I did all the tutorial from: https://github.com/Unity-Technologies/ml-agents/blob/master/docs/Learning-Environment-Create-New.md
But when I do the training with 100.000 steps, it doesnt seems to really train the agent beacuse when I try to see with the Internal Brain the results the ball never reach the target, what could it be?
It dont throw errors so I dont know what happens.
I need to increase the steps or thats not the problem?
I have been struggling with the same problem all evening.
We will look into it.
I changed the example a bit and the logic around what to learn.
It works quite good if I change what it observes to these 6 parameters instead:
// Calculate relative position
Vector3 relativePosition = Target.position - this.transform.position;
// Relative position
AddVectorObs(relativePosition.x);
AddVectorObs(relativePosition.z);
// Distance to center of platform
AddVectorObs(this.transform.position.x - floor.position.x);
AddVectorObs(this.transform.position.z - floor.position.z);
// Agent velocity
AddVectorObs(rBody.velocity.x);
AddVectorObs(rBody.velocity.z);
It was a very good exercise trying to get this to work!

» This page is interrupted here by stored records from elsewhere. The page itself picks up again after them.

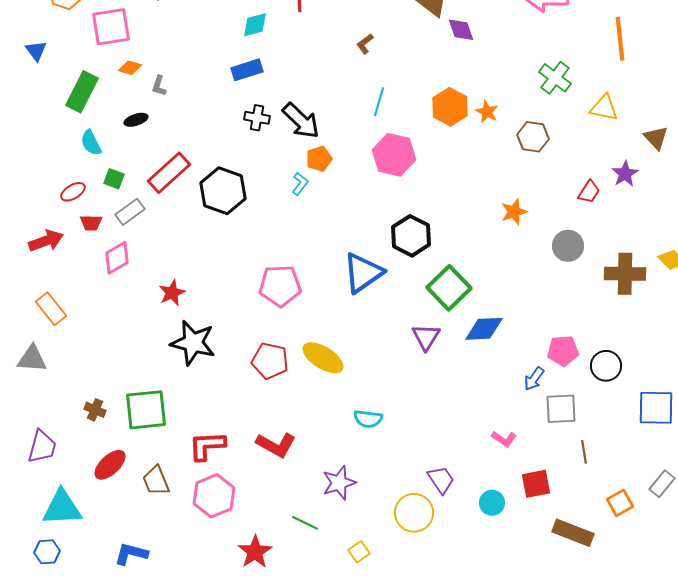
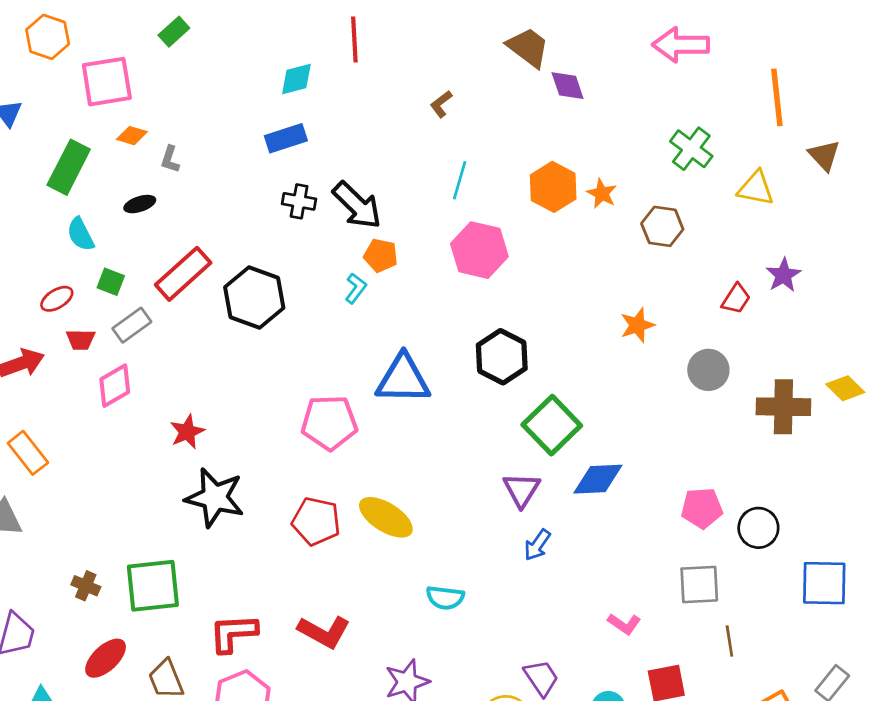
brown triangle: (656, 138) -> (824, 155), moved
orange pentagon: (319, 159) -> (381, 255), turned 30
blue triangle: (363, 273) -> (403, 379), moved, turned 36
blue arrow: (534, 379) -> (537, 545), moved

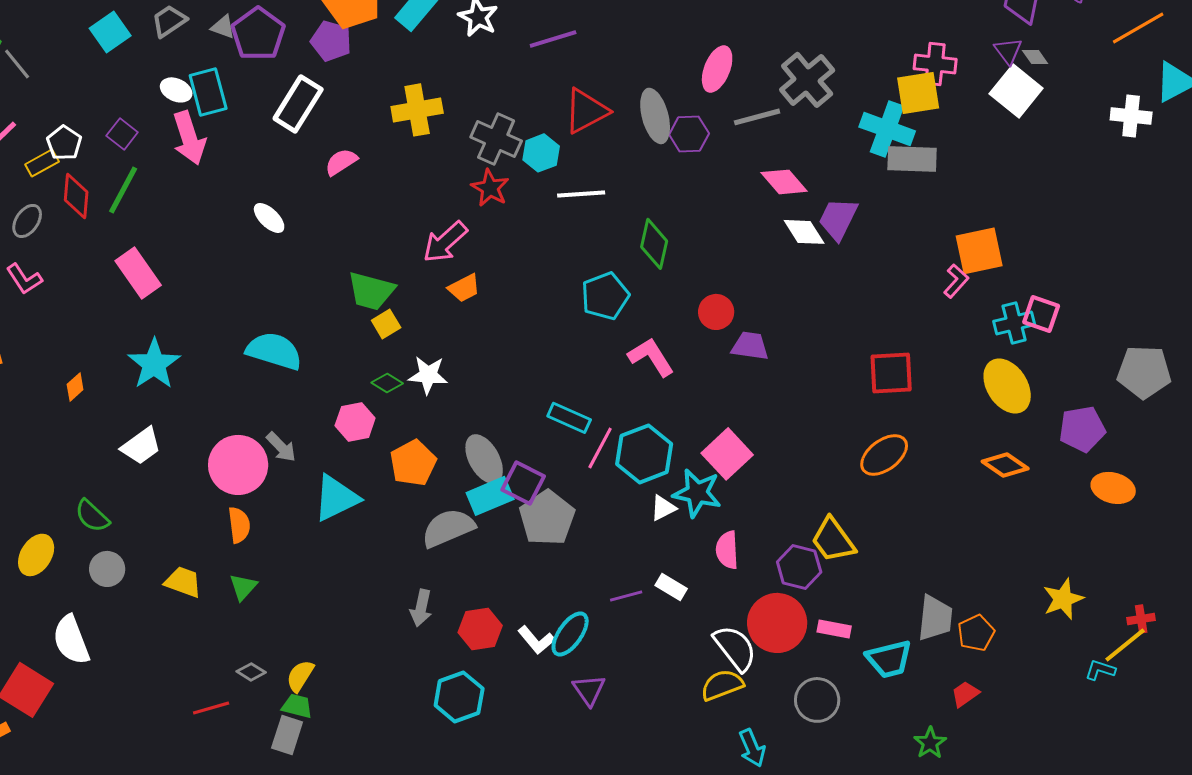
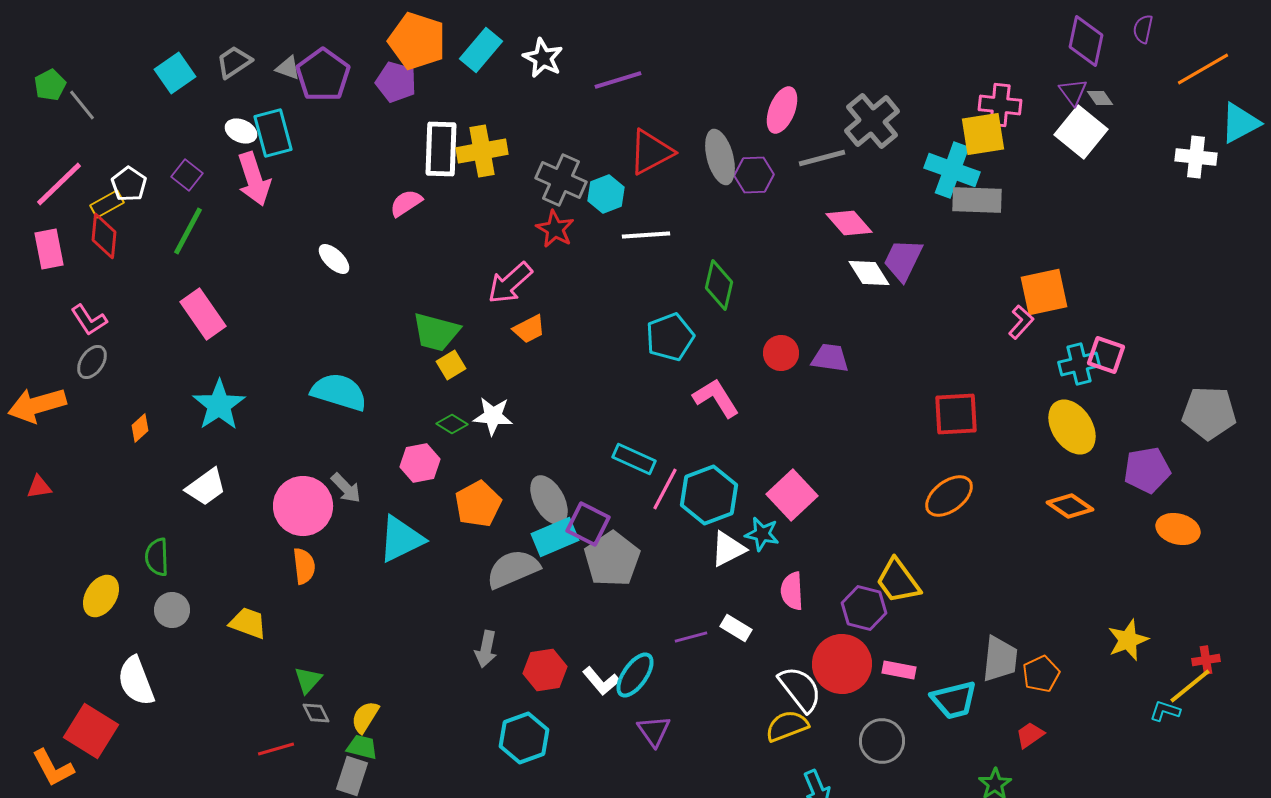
white rectangle: (298, 104) -> (441, 149), moved, turned -30
red diamond: (76, 196) -> (104, 236), moved
gray ellipse: (27, 221) -> (92, 362), moved
purple trapezoid: (750, 346) -> (830, 358), moved
cyan star: (697, 493) -> (762, 534), size x0.7
white triangle: (663, 508) -> (728, 549), size x1.4
green semicircle: (92, 516) -> (157, 557), turned 45
green triangle: (243, 587) -> (308, 680), moved
gray diamond: (251, 672) -> (316, 713), turned 32

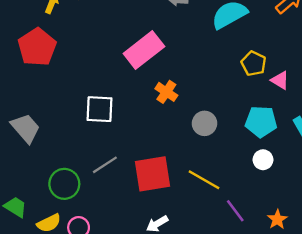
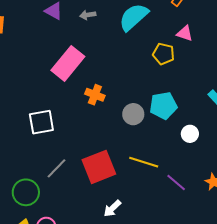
pink triangle: (280, 80) -> (185, 33), moved
cyan pentagon: (261, 122) -> (163, 106), moved

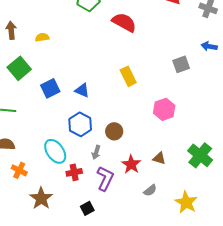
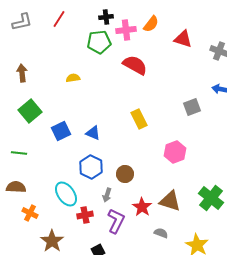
yellow semicircle: (42, 37) -> (73, 78), moved
brown triangle: (159, 158) -> (170, 201), size x1.6
gray semicircle: (150, 190) -> (161, 233), turned -120

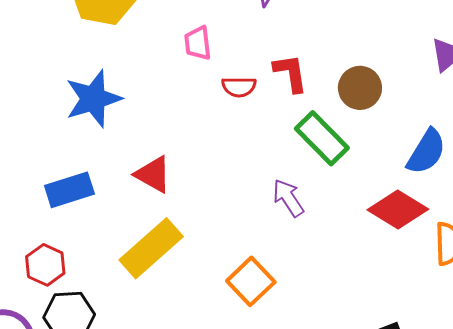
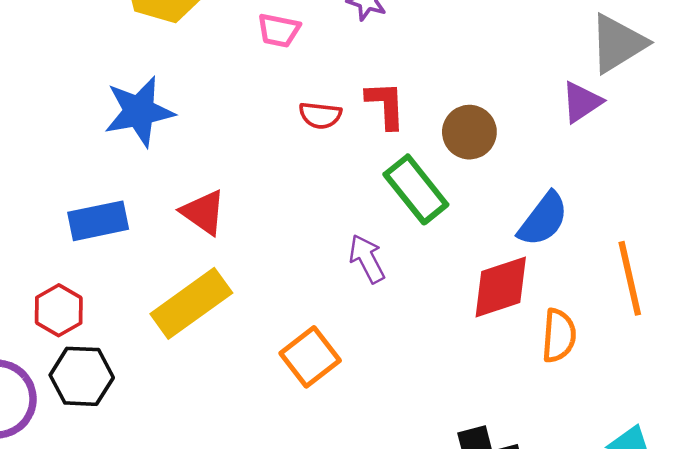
pink trapezoid: (198, 43) -> (279, 30), moved, turned -78
red diamond: (398, 210) -> (501, 287), turned -56

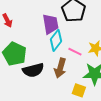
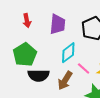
purple trapezoid: (50, 24) -> (58, 24), moved

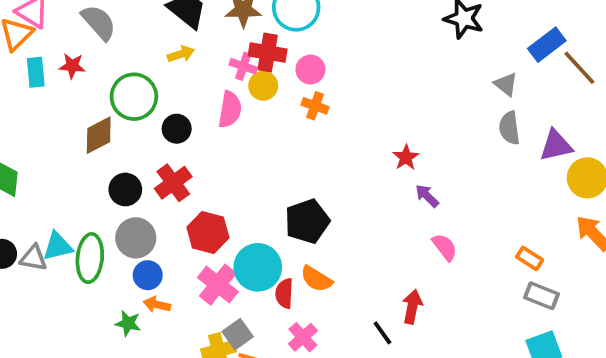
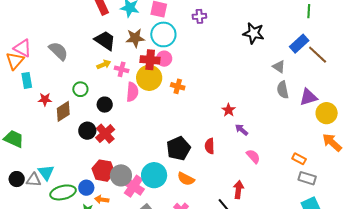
red star: (72, 66) -> (45, 99), moved
pink cross: (243, 66) -> (122, 69), moved
pink circle: (310, 69) -> (164, 59), moved
yellow circle: (263, 86) -> (149, 78), size x1.6
green circle: (134, 97) -> (80, 89), size x0.6
black circle: (125, 189) -> (87, 131), moved
red hexagon: (208, 232) -> (103, 171), moved
gray circle: (136, 238) -> (121, 175), moved
cyan triangle: (58, 246) -> (46, 173), turned -48
green ellipse: (90, 258) -> (63, 192), moved, turned 75
blue circle: (148, 275) -> (86, 188), moved
red semicircle: (284, 293) -> (210, 146), moved

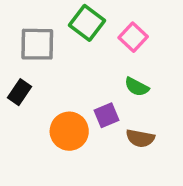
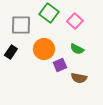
orange circle: (69, 131) -> (44, 49), moved

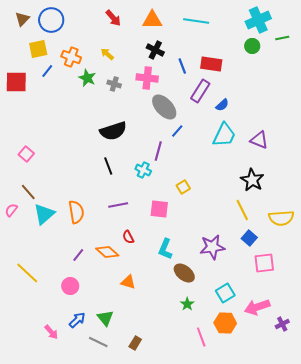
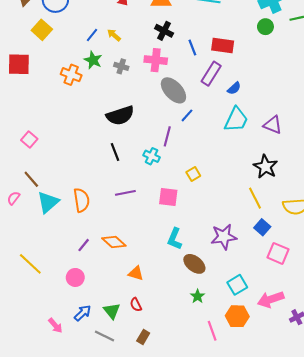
yellow square: (38, 49) -> (42, 30), turned -36
orange cross: (71, 57) -> (71, 75), moved
blue line: (47, 71) -> (92, 35), moved
red semicircle: (128, 237) -> (136, 305), moved
pink square: (264, 263) -> (278, 253), turned 30

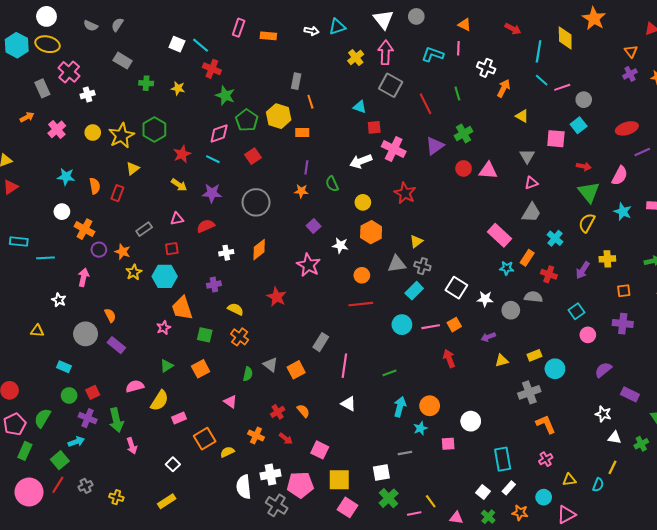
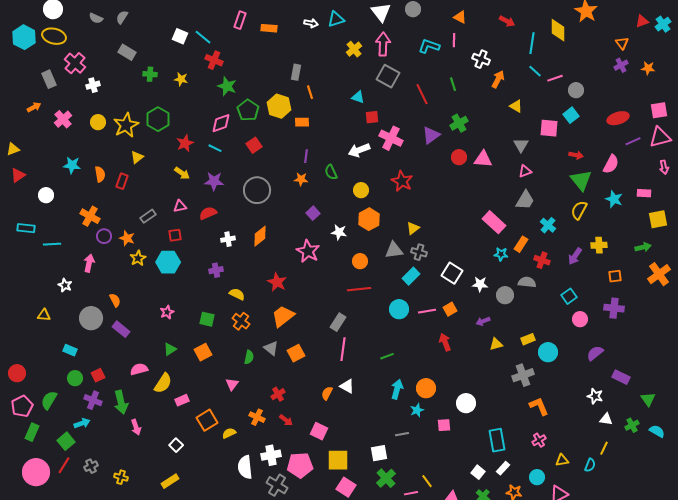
white circle: (62, 212) -> (46, 195), moved
orange trapezoid: (182, 308) -> (283, 316), moved, turned 70
gray rectangle: (321, 342) -> (338, 322), moved
pink triangle: (230, 402) -> (232, 384), turned 32
orange semicircle: (303, 411) -> (327, 393), moved, turned -112

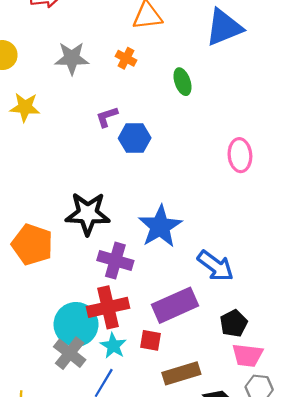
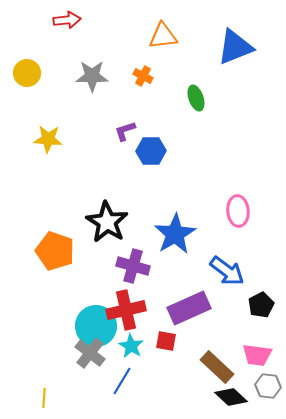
yellow star: (25, 107) -> (48, 139), moved
pink ellipse: (240, 155) -> (238, 211), moved
black star: (88, 214) -> (107, 222), turned 30
black pentagon: (234, 323) -> (261, 305), moved
brown rectangle: (181, 373) -> (217, 367), moved, turned 60

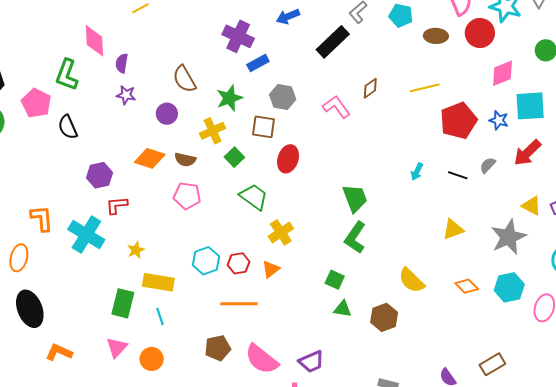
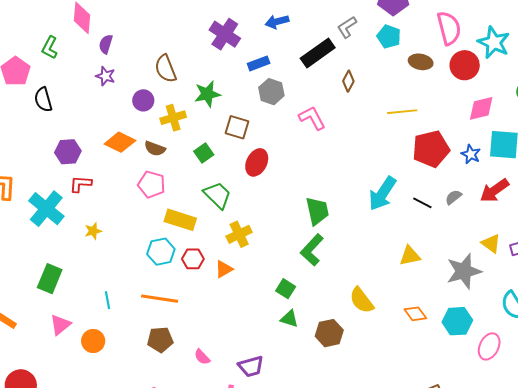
blue rectangle: (258, 63) -> (259, 63), moved
green L-shape: (67, 75) -> (50, 48), size x0.7
brown diamond: (370, 88) -> (348, 81), moved, turned -35
gray hexagon: (283, 97) -> (271, 92), moved
yellow cross: (213, 131) -> (173, 118), moved
cyan arrow: (417, 172) -> (382, 194), size x2.0
yellow rectangle: (158, 282) -> (180, 220), moved
green rectangle: (123, 303) -> (50, 279), moved
orange line: (239, 304) -> (160, 299), moved
pink semicircle: (262, 359) -> (202, 357), size x0.5

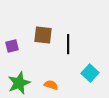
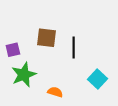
green star: (19, 83) -> (24, 75), moved

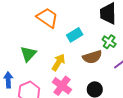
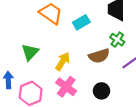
cyan rectangle: (75, 35) -> (81, 22), moved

With that 6 parameters works better, but I dont know why, is better for the Agent to know the center of the platform instead of the edges? Why?
@KilianSillero,
It is likely easier for the network to represent distance from the center than keeping track of multiple edges and the distances between all of them.
@peterparnes
Great to hear that this works better. Would you be willing to put these changes to the document into a PR? We'd love to change things so that the intro tutorial works better for new users.
Interesting. I used the edges of the platform to support different platform sizes (though for simplicity, I didn't have the Academy adjust the size for different training episodes in this example). I also don't see any real difference in the results from training with either the original or your modified reward setup.
On the other hand, this setup does work better when removing the reward for getting closer to the target, which is something we wanted to do (though keeping that reward still works better in both cases).
Since making this change requires changes throughout the article, and perhaps changes to screenshots, maybe I should make the change -- unless @peterparnes is up for an exciting foray into technical writing!
I went a step further and decided to make the problem a little more challenging: have the ball move the block over the edge of the platform, without falling over. Took me quite a while to get this right (tweaking reward values, etc) but works pretty well after about 500k steps. It was definitely a fun problem to solve!

Wow! Impressive. @jlanis, Care to share your files?
Here is the modified RollerAgent script:
RollerAgent.cs.zip
I simply added a RigidBody component to the cube with a mass of .001 and make sure that your vector observation is set to 6. The most difficult thing was tweaking the reward values through trial and error, as well as figuring out which values to observe.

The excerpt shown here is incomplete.